*Work required*.
Before copying, set the images aside; then transcribe every entry below exactly.

————————

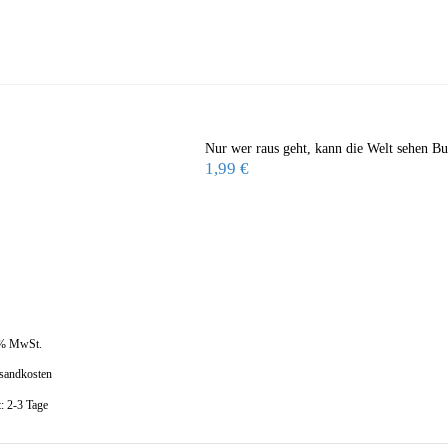
Nur wer raus geht, kann die Welt sehen Bu
1,99
€
 % MwSt.
sandkosten
t:
2-3 Tage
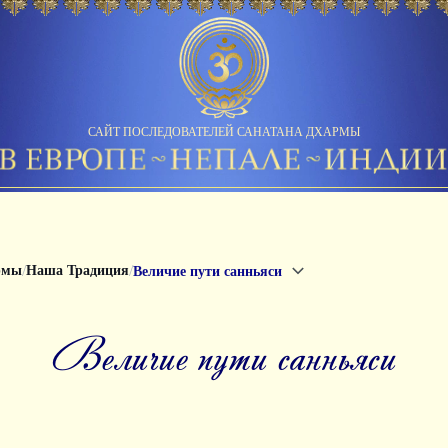
САЙТ ПОСЛЕДОВАТЕЛЕЙ САНАТАНА ДХАРМЫ
/
/
рмы
Наша Традиция
Величие пути санньяси
Величие пути санньяси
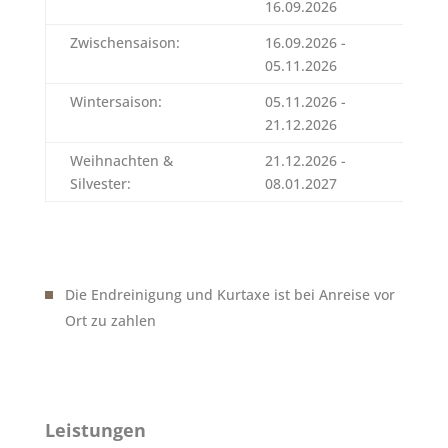
16.09.2026
Zwischensaison:
16.09.2026 -
38
05.11.2026
Wintersaison:
05.11.2026 -
34
21.12.2026
Weihnachten &
21.12.2026 -
52
Silvester:
08.01.2027
Die Endreinigung und Kurtaxe ist bei Anreise vor
Ort zu zahlen
Leistungen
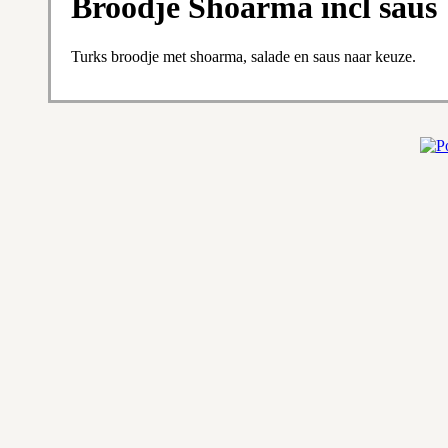
Broodje Shoarma incl saus
Turks broodje met shoarma, salade en saus naar keuze.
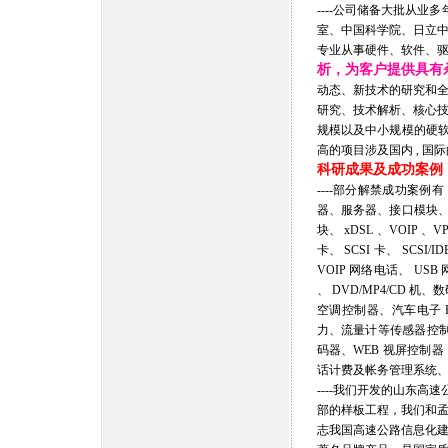
----公司储备大批从业
室、中国科学院、日立
专业从事硬件、软件、
析，为客户提供具有
动态、新技术的研究和
研究、技术解析、核心
规模以及中小规模的硬软
高的项目涉及国内 , 
科研成果及成功案例
----部分解禁成功案
器、服务器、接口模块、防火
块、 xDSL 、VOIP
卡、 SCSI 卡、 SCS
VOIP 网络电话、 USB 
、 DVD/MP4/CD 机
空调控制器、汽车电子 
力、流量计等传感器控制
码器、WEB 视屏控制
话计费及帐务管理系统、
----我们开发的山东
部的样板工程，我们和
志我国高速公路信息化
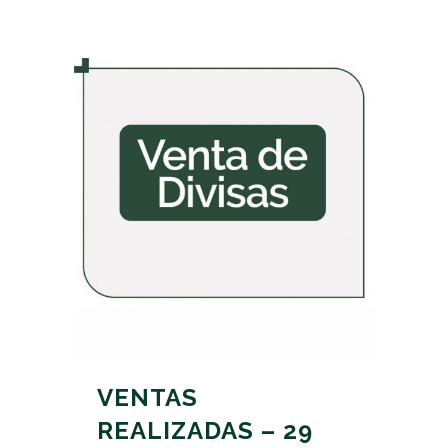
VENTAS
REALIZADAS – 29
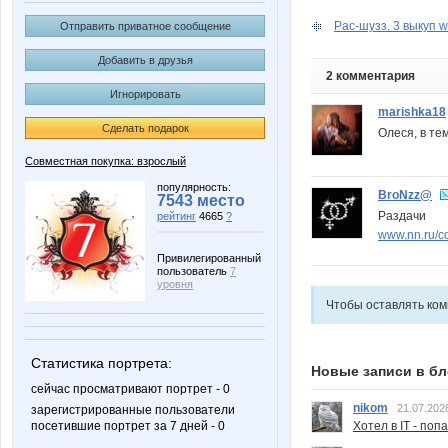
Рас-шузз. 3 выкуп w
Отправить приватное сообщение
Добавить в друзья
2 комментария
Игнорировать
marishka18
Сделать подарок
Олеся, в те
Совместная покупка: взрослый
популярность:
BroNzz@
7543 место
Раздачи
рейтинг
4665
?
www.nn.ru/c
Привилегированный
пользователь
7
уровня
Чтобы оставлять ко
Статистика портрета:
Новые записи в бл
сейчас просматривают портрет - 0
nikom
21.07.202
зарегистрированные пользователи
Хотел в IT - поп
посетившие портрет за 7 дней - 0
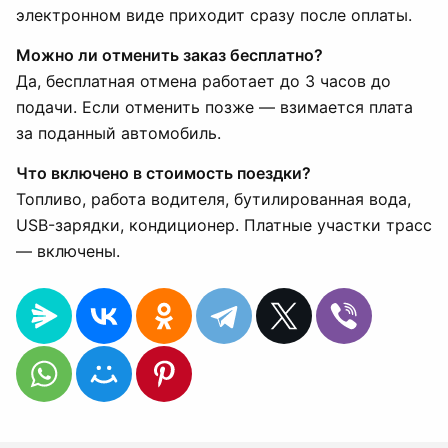
электронном виде приходит сразу после оплаты.
Можно ли отменить заказ бесплатно?
Да, бесплатная отмена работает до 3 часов до
подачи. Если отменить позже — взимается плата
за поданный автомобиль.
Что включено в стоимость поездки?
Топливо, работа водителя, бутилированная вода,
USB-зарядки, кондиционер. Платные участки трасс
— включены.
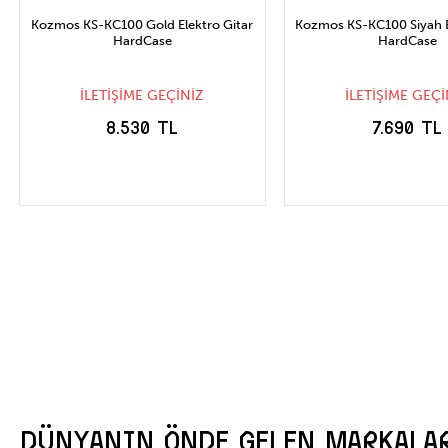
Kozmos KS-KC100 Gold Elektro Gitar
Kozmos KS-KC100 Siyah E
HardCase
HardCase
İLETİŞİME GEÇİNİZ
İLETİŞİME GEÇİ
8.530 TL
7.690 TL
STOĞA GELİNCE
STOĞA GELİN
HABER VER
HABER VER
DÜNYANIN ÖNDE GELEN MARKALA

————————

*Written answer*.
Nur wer raus geht, kann die Welt sehen Bu
1,99
€
 % MwSt.
sandkosten
t:
2-3 Tage
САЙТ ПОСЛЕДОВАТЕЛЕЙ САНАТАНА ДХАРМЫ
/
/
рмы
Наша Традиция
Величие пути санньяси
Величие пути санньяси
16.09.2026
Zwischensaison:
16.09.2026 -
38
05.11.2026
Wintersaison:
05.11.2026 -
34
21.12.2026
Weihnachten &
21.12.2026 -
52
Silvester:
08.01.2027
Die Endreinigung und Kurtaxe ist bei Anreise vor
Ort zu zahlen
Leistungen
Broodje Shoarma incl saus
Turks broodje met shoarma, salade en saus naar keuze.
----公司储备大批从业
室、中国科学院、日立
专业从事硬件、软件、
析，为客户提供具有
动态、新技术的研究和
研究、技术解析、核心
规模以及中小规模的硬软
高的项目涉及国内 , 
科研成果及成功案例
----部分解禁成功案
器、服务器、接口模块、防火
块、 xDSL 、VOIP
卡、 SCSI 卡、 SCS
VOIP 网络电话、 USB 
、 DVD/MP4/CD 机
空调控制器、汽车电子 
力、流量计等传感器控制
码器、WEB 视屏控制
话计费及帐务管理系统、
----我们开发的山东
部的样板工程，我们和
志我国高速公路信息化
VENTAS
REALIZADAS – 29
Рас-шузз. 3 выкуп w
Отправить приватное сообщение
Добавить в друзья
2 комментария
Игнорировать
marishka18
Сделать подарок
Олеся, в те
Совместная покупка: взрослый
популярность:
BroNzz@
7543 место
Раздачи
рейтинг
4665
?
www.nn.ru/c
Привилегированный
пользователь
7
уровня
Чтобы оставлять ко
Статистика портрета:
Новые записи в бл
сейчас просматривают портрет - 0
nikom
21.07.202
зарегистрированные пользователи
Хотел в IT - поп
посетившие портрет за 7 дней - 0
электронном виде приходит сразу после оплаты.
Можно ли отменить заказ бесплатно?
Да, бесплатная отмена работает до 3 часов до
подачи. Если отменить позже — взимается плата
за поданный автомобиль.
Что включено в стоимость поездки?
Топливо, работа водителя, бутилированная вода,
USB-зарядки, кондиционер. Платные участки трасс
— включены.
Kozmos KS-KC100 Gold Elektro Gitar
Kozmos KS-KC100 Siyah E
HardCase
HardCase
İLETİŞİME GEÇİNİZ
İLETİŞİME GEÇİ
8.530 TL
7.690 TL
STOĞA GELİNCE
STOĞA GELİN
HABER VER
HABER VER
DÜNYANIN ÖNDE GELEN MARKALA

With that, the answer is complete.